--- START ---

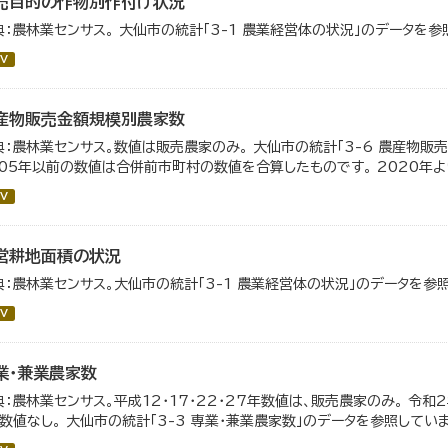
売目的の作物別作付け状況
典：農林業センサス。 大仙市の統計「3-1 農業経営体の状況」のデータを参
V
産物販売金額規模別農家数
典：農林業センサス。数値は販売農家のみ。 大仙市の統計「3-6 農産物販
005年以前の数値は合併前市町村の数値を合算したものです。 2020年
V
営耕地面積の状況
典：農林業センサス。大仙市の統計「3-1 農業経営体の状況」のデータを参
V
業・兼業農家数
典：農林業センサス。平成12・17・22・27年数値は、販売農家のみ。 令
、数値なし。 大仙市の統計「3-3 専業・兼業農家数」のデータを参照していま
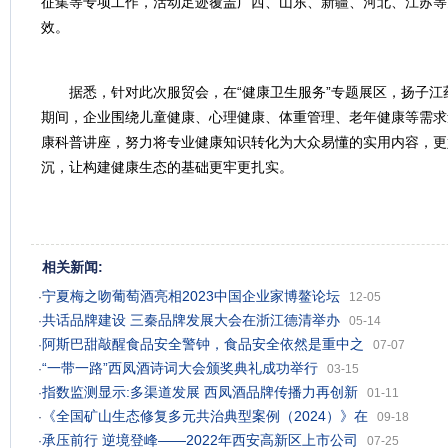
征集等专项工作，活动足迹覆盖广西、山东、新疆、河北、江苏等
效。
据悉，针对此次服贸会，在“健康卫生服务”专题展区，扬子江
期间，企业围绕儿童健康、心理健康、体重管理、老年健康等需求
康科普讲座，努力将专业健康知识转化为大众易懂的实用内容，更
沉，让构建健康生态的基础更牢更扎实。
相关新闻:
宁夏梅之吻葡萄酒亮相2023中国企业家博鳌论坛
·
12-05
共话品牌建设 三秦品牌发展大会在浙江德清举办
·
05-14
阿斯巴甜敲醒食品安全警钟，食品安全依然是重中之
·
07-07
“一带一路”西凤酒诗词大会颁奖典礼成功举行
·
03-15
指数监测显示:多渠道发展 西凤酒品牌传播力再创新
·
01-11
《全国矿山生态修复多元共治典型案例（2024）》在
·
09-18
承压前行 逆境登峰——2022年西安高新区上市公司
·
07-25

--- END ---

## [Exercise goal]
When you copy the records above, keep every word exact and drop the pictures.

## [Reply]
売目的の作物別作付け状況
典：農林業センサス。 大仙市の統計「3-1 農業経営体の状況」のデータを参
V
産物販売金額規模別農家数
典：農林業センサス。数値は販売農家のみ。 大仙市の統計「3-6 農産物販
005年以前の数値は合併前市町村の数値を合算したものです。 2020年
V
営耕地面積の状況
典：農林業センサス。大仙市の統計「3-1 農業経営体の状況」のデータを参
V
業・兼業農家数
典：農林業センサス。平成12・17・22・27年数値は、販売農家のみ。 令
、数値なし。 大仙市の統計「3-3 専業・兼業農家数」のデータを参照していま
征集等专项工作，活动足迹覆盖广西、山东、新疆、河北、江苏等
效。
据悉，针对此次服贸会，在“健康卫生服务”专题展区，扬子江
期间，企业围绕儿童健康、心理健康、体重管理、老年健康等需求
康科普讲座，努力将专业健康知识转化为大众易懂的实用内容，更
沉，让构建健康生态的基础更牢更扎实。
相关新闻:
宁夏梅之吻葡萄酒亮相2023中国企业家博鳌论坛
·
12-05
共话品牌建设 三秦品牌发展大会在浙江德清举办
·
05-14
阿斯巴甜敲醒食品安全警钟，食品安全依然是重中之
·
07-07
“一带一路”西凤酒诗词大会颁奖典礼成功举行
·
03-15
指数监测显示:多渠道发展 西凤酒品牌传播力再创新
·
01-11
《全国矿山生态修复多元共治典型案例（2024）》在
·
09-18
承压前行 逆境登峰——2022年西安高新区上市公司
·
07-25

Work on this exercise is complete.